🤖 AI Summary
This work addresses four prevalent low-quality issues in AI-generated videos—visual artifacts, textual anomalies, inter-frame incoherence, and image-text misalignment—within industrial-scale video search. We propose a multi-branch collaborative quality assessment network featuring a novel four-branch disentangled architecture: visual, title, OCR, and semantic consistency branches. To integrate branch-specific signals, we introduce a Squeeze-and-Excitation-based dynamic weighting mechanism and design a joint point-wise and pair-wise loss function to ensure both rating stability and discriminative validity. Deployed in a billion-scale video search system, our method achieves significant improvements in detection accuracy for low-quality AI videos and markedly enhances ranking quality over baselines.
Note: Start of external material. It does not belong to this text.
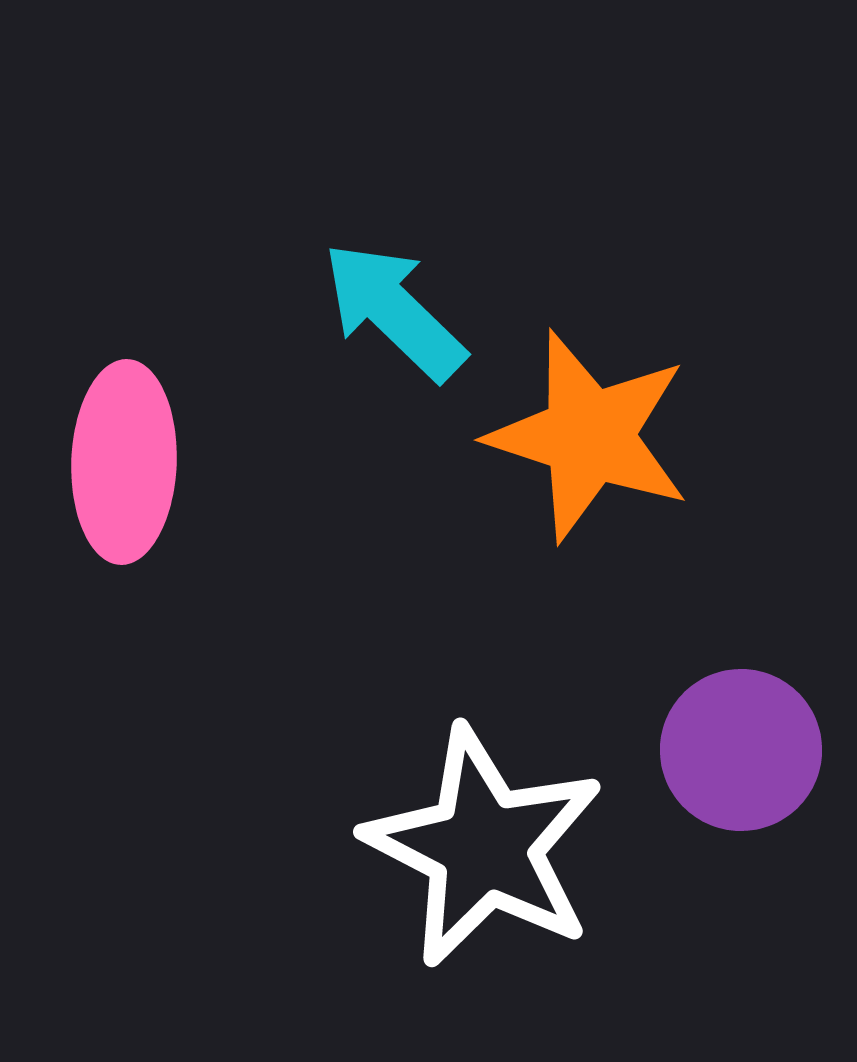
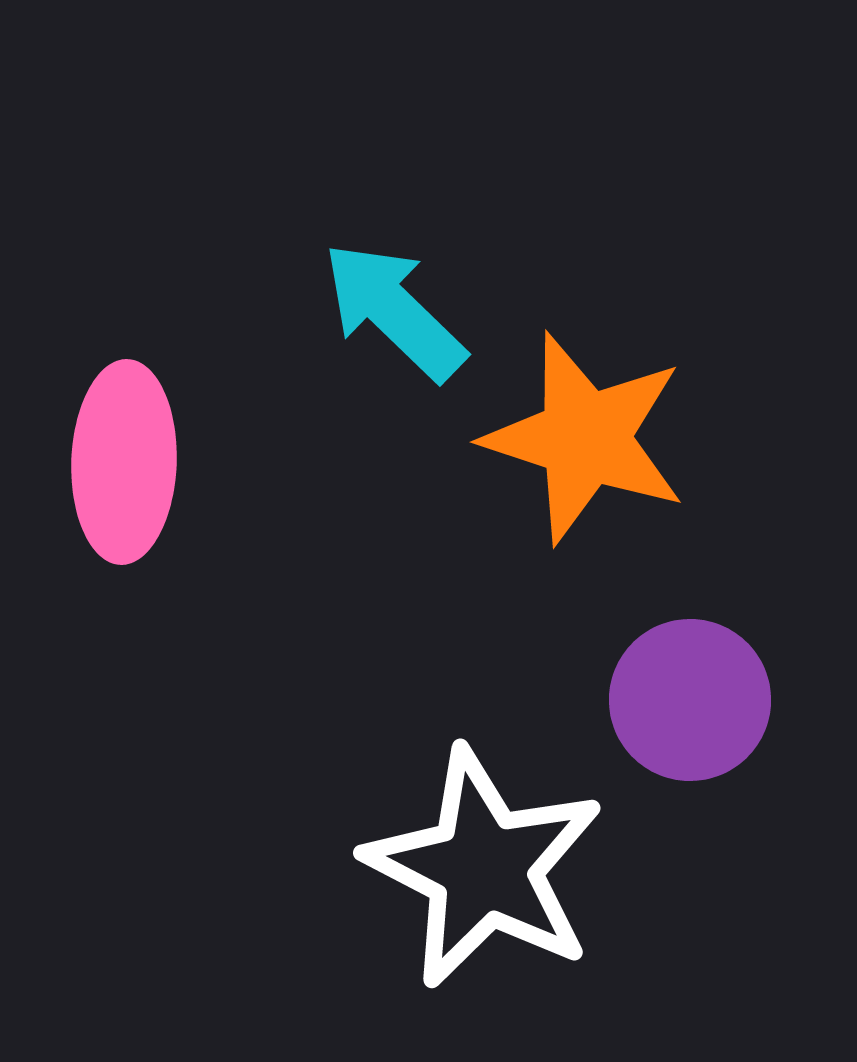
orange star: moved 4 px left, 2 px down
purple circle: moved 51 px left, 50 px up
white star: moved 21 px down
Ablation studies rigorously validate the contribution of each branch. This work delivers a scalable, interpretable, and fine-grained quality-aware solution for large-scale video retrieval.
📝 Abstract
Video Quality Assessment (VQA) is vital for large-scale video retrieval systems, aimed at identifying quality issues to prioritize high-quality videos. In industrial systems, low-quality video characteristics fall into four categories: visual-related issues like mosaics and black boxes, textual issues from video titles and OCR content, and semantic issues like frame incoherence and frame-text mismatch from AI-generated videos. Despite their prevalence in industrial settings, these low-quality videos have been largely overlooked in academic research, posing a challenge for accurate identification. To address this, we introduce the Multi-Branch Collaborative Network (MBCN) tailored for industrial video retrieval systems. MBCN features four branches, each designed to tackle one of the aforementioned quality issues. After each branch independently scores videos, we aggregate these scores using a weighted approach and a squeeze-and-excitation mechanism to dynamically address quality issues across different scenarios. We implement point-wise and pair-wise optimization objectives to ensure score stability and reasonableness. Extensive offline and online experiments on a world-level video search engine demonstrate MBCN's effectiveness in identifying video quality issues, significantly enhancing the retrieval system's ranking performance. Detailed experimental analyses confirm the positive contribution of all four evaluation branches. Furthermore, MBCN significantly improves recognition accuracy for low-quality AI-generated videos compared to the baseline.